Re: [PATCH net-next 0/6] tcp: remove non GSO code

2018-02-20 Thread Eric Dumazet
On Tue, 2018-02-20 at 11:56 -0800, Eric Dumazet wrote:
> On Tue, Feb 20, 2018 at 11:51 AM, Oleksandr Natalenko
>  wrote:
> > On úterý 20. února 2018 20:39:49 CET Eric Dumazet wrote:
> > > I am not trying to compare BBR and Reno on a lossless link.
> > > 
> > > Reno is running as fast as possible and will win when bufferbloat is
> > > not an issue.
> > > 
> > > If bufferbloat is not an issue, simply use Reno and be happy ;)
> > > 
> > > My patch helps BBR only, I thought it was obvious ;)
> > 
> > Umm, yes, and my point was rather something like "the speed on a lossless 
> > link
> > while using BBR with and without this patch is the same". Sorry for a
> > confusion. I guess, the key word here is "lossless".
> 
> That is with the other patches _not_ applied ?
> 
> Here the gain is quite big, since BBR can setup a slightly better
> cwnd, allowing proper GRO on receiver.

Also you can tune your NIC to accept few MSS per GSO/TSO packet

ip link set dev eth0 gso_max_segs 2

So even if TSO/GSO is there, BBR should not use sk->sk_gso_max_segs to
size its bursts, since burt sizes are also impacting GRO on the
receiver.





Re: [PATCH net-next 0/6] tcp: remove non GSO code

2018-02-20 Thread Oleksandr Natalenko
On úterý 20. února 2018 20:56:24 CET Eric Dumazet wrote:
> That is with the other patches _not_ applied ?

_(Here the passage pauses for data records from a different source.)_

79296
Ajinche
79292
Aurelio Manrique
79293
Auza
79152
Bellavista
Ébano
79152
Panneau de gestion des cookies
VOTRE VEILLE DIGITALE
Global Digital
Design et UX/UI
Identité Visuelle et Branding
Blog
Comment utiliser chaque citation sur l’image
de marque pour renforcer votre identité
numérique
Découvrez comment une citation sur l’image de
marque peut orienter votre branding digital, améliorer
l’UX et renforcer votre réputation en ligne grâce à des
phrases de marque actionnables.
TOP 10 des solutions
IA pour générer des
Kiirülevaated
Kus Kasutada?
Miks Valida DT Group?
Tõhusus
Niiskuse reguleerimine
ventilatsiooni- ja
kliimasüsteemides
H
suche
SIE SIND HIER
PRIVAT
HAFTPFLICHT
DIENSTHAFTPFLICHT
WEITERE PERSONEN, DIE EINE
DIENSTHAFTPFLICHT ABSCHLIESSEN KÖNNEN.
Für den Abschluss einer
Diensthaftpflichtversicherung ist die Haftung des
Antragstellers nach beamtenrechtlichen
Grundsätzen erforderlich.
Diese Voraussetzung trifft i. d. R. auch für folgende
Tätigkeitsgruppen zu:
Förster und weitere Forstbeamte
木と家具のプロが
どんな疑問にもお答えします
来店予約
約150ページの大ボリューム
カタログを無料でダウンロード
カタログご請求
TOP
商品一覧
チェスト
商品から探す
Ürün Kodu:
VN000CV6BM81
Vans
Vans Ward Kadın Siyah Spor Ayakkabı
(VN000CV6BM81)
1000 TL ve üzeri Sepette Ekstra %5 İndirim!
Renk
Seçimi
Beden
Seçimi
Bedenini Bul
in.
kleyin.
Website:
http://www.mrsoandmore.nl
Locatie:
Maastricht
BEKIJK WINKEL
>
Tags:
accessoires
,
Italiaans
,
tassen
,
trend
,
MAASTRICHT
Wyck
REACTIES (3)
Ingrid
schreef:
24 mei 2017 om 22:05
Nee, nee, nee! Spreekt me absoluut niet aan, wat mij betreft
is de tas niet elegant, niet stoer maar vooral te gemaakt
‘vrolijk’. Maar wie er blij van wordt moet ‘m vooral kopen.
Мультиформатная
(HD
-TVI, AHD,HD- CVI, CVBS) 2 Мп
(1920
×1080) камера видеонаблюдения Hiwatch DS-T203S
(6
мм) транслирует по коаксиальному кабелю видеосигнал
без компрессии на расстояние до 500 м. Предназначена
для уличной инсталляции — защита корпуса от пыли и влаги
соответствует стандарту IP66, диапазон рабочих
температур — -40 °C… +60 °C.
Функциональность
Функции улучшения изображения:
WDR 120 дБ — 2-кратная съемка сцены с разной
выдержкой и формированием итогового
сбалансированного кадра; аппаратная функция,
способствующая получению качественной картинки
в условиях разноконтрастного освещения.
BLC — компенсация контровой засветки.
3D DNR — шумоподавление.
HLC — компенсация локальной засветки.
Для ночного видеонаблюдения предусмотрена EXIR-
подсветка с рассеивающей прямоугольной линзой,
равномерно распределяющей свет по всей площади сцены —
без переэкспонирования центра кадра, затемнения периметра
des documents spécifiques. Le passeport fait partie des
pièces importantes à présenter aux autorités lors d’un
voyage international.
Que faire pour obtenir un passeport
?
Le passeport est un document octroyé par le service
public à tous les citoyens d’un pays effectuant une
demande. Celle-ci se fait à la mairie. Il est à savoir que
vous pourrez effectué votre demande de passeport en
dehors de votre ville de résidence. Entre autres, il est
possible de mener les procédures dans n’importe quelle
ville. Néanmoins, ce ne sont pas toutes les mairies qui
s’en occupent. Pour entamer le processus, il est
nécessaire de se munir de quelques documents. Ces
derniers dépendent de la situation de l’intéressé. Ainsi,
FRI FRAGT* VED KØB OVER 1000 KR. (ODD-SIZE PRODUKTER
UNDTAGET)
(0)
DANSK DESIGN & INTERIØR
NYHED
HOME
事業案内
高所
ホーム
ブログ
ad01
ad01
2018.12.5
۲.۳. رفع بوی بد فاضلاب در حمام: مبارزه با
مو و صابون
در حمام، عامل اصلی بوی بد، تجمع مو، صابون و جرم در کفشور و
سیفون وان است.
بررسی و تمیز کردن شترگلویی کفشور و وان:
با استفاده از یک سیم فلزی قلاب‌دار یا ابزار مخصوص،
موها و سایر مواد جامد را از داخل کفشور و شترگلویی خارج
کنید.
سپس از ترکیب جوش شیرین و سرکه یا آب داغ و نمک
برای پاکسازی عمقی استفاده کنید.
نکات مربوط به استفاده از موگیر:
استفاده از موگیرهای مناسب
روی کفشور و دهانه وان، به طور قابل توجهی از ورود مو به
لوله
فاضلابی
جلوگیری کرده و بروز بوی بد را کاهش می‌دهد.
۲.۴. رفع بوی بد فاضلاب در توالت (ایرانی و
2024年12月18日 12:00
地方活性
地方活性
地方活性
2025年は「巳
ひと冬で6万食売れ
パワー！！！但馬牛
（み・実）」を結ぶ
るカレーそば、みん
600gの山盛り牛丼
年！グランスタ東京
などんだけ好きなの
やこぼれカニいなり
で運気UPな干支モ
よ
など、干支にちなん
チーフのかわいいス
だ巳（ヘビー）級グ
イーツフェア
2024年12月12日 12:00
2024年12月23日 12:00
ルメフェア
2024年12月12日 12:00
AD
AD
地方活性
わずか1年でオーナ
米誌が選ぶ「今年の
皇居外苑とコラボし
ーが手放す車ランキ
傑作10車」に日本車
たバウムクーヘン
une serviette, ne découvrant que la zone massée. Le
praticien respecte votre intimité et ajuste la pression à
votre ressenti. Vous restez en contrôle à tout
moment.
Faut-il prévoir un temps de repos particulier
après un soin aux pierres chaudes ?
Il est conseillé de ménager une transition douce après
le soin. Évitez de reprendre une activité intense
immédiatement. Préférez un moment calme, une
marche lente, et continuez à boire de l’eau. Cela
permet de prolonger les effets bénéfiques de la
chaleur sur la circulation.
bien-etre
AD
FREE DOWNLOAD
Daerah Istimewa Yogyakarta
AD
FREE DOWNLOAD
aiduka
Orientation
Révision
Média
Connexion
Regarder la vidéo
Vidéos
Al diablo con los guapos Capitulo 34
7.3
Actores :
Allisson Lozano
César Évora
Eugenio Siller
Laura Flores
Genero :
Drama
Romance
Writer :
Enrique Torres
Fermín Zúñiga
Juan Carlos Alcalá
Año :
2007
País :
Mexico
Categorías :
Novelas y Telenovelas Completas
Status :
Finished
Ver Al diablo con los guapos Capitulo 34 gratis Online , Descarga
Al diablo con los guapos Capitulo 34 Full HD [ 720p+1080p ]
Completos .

Yes, other patches are not applied. It is v4.15.4 + this patch only + BBR + 
fq_codel or pfifo_fast. Shall I re-test it on the net-next with the whole 
patchset (because it is not applied cleanly to 4.15)?

Oleksandr




Re: [PATCH net-next 0/6] tcp: remove non GSO code

2018-02-20 Thread Eric Dumazet
On Tue, Feb 20, 2018 at 11:51 AM, Oleksandr Natalenko
 wrote:
> On úterý 20. února 2018 20:39:49 CET Eric Dumazet wrote:
>> I am not trying to compare BBR and Reno on a lossless link.
>>
>> Reno is running as fast as possible and will win when bufferbloat is
>> not an issue.
>>
>> If bufferbloat is not an issue, simply use Reno and be happy ;)
>>
>> My patch helps BBR only, I thought it was obvious ;)
>
> Umm, yes, and my point was rather something like "the speed on a lossless link
> while using BBR with and without this patch is the same". Sorry for a
> confusion. I guess, the key word here is "lossless".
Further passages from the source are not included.